Andrew Jaracz, also a transportation employee, said the board would be guilty of "148 counts of wrongful termination of employment" if it voted to privatize.
And Rebecca French, the parent of a special needs son who was driven for 20 years by the transportation department, told board members to "consider the old adage: You get what you pay for."
Clarke put the decision in perspective: state cuts to education have forced the board to make difficult decisions.
"The funding is just not there anymore," Clarke said. "None of us went into education because we want to cut budgets. That's the state we're put in by our legislators.
"We have to look at noninstructional cuts from the budget before instructional cuts. There are no good choices. As one member of my administration team said, it's a bucket of bad choices. It's close to the heart."
The bottom line, Clarke said, is that outsourcing transportation services to Durham Services will save the district $4.7 million over the next three years. The contract with GCA Education Services will save $7 million over three years.
"We are in crisis mode right now, and I wish there was some other way to do this," he said.

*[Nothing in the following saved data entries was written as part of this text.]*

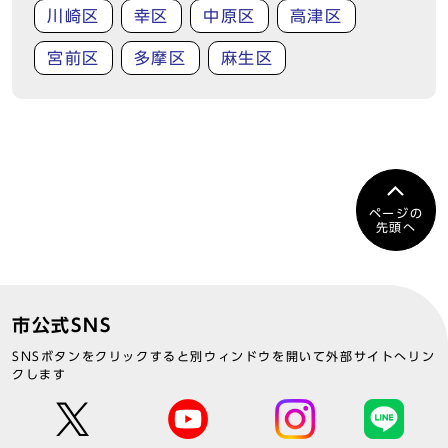
川崎区
幸区
中原区
高津区
宮前区
多摩区
麻生区
ページの
先頭へ
市公式SNS
SNSボタンをクリックすると別ウィンドウを開いて外部サイトへリン
クします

Board members asked for clarification on several components of the contracts with both companies. Here are the answers they received from school administration:
- The move will, essentially, eliminate the entire transportation and custodian departments as well as three grounds positions in the district.
- All of the employees in those departments will receive layoff notices, except for the transportation manager, who will be kept in that role for one year to help facilitate the transition.

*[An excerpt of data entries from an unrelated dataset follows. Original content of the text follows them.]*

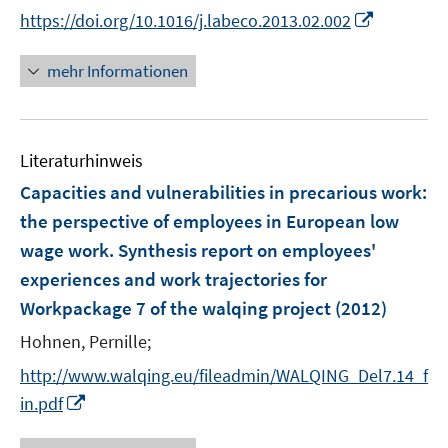
n
e
n
I
https://doi.org/10.1016/j.labeco.2013.02.002
ö
e
r
n
n
f
u
ö
e
n
f
mehr Informationen
e
f
u
e
n
m
f
e
u
e
F
n
m
e
n
e
e
F
Literaturhinweis
m
n
n
e
F
Capacities and vulnerabilities in precarious work
:
s
n
e
t
the perspective of employees in European low
s
n
e
wage work. Synthesis report on employees'
t
s
r
e
experiences and work trajectories for
t
ö
r
e
Workpackage 7 of the walqing project
(2012)
f
ö
r
f
Hohnen, Pernille;
f
ö
n
f
http://www.walqing.eu/fileadmin/WALQING_Del7.14_f
f
e
n
I
f
in.pdf
n
e
n
n
n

- The contracts will be for three years; after that, they will be reviewed year by year.
- Laid-off employees will be able to apply for positions with Durham and GCA. "They are very, very interested in working with our staff," Dan Romzek, assistant superintendent of business, said about Durham. He mentioned Durham will offer an incentive for current drivers to work for the company. Both companies perform drug and alcohol screenings and extensive background checks, Romzek said. GCA's screening process for custodians is more extensive than that done by the district now, Romzek said.
- Durham trains drivers to assist special needs children.
- Durham will provide busing for field trips and athletic events as well as for school. The buses will still say "Rochester Community Schools."
A committee of board members and administrators performed background checks on both companies, visiting other schools in Oakland County that contract with the companies and talked to building principals for first-hand references.
Board members said their decision came with sadness.
"We would be naive to believe we are making a decision that doesn't come with a loss to our district," board member Beth Talbert said. "A number of years ago we asked that employee group to step up and they did. There has never been about any doubt in their work ethic."
Talbert said that if the board did not vote to outsource the transportation department, she feared that soon the district would not be able to afford transportation at all.
"There is no decision that won't have a human impact," she said. "Keeping buses is a critical service. I support this with sadness."
Julie Wright, a graduate and parent in the district, advised board members and community members to direct their anger about its decision not toward the board but to their representatives in Lansing. She specifically called out Rep. Tom McMillin, R-Rochester Hills, and Sen. Jim Marleau, R-Orion Township, for making cuts in state education, which local districts are "powerless" to battle.
Board President Jennifer Berwick, who repeatedly had to calm the crowd during Monday night's meeting, said the district was "hanging on by a thread."
"As board members, we have to make decisions that are in the best interests of our students," Berwick said.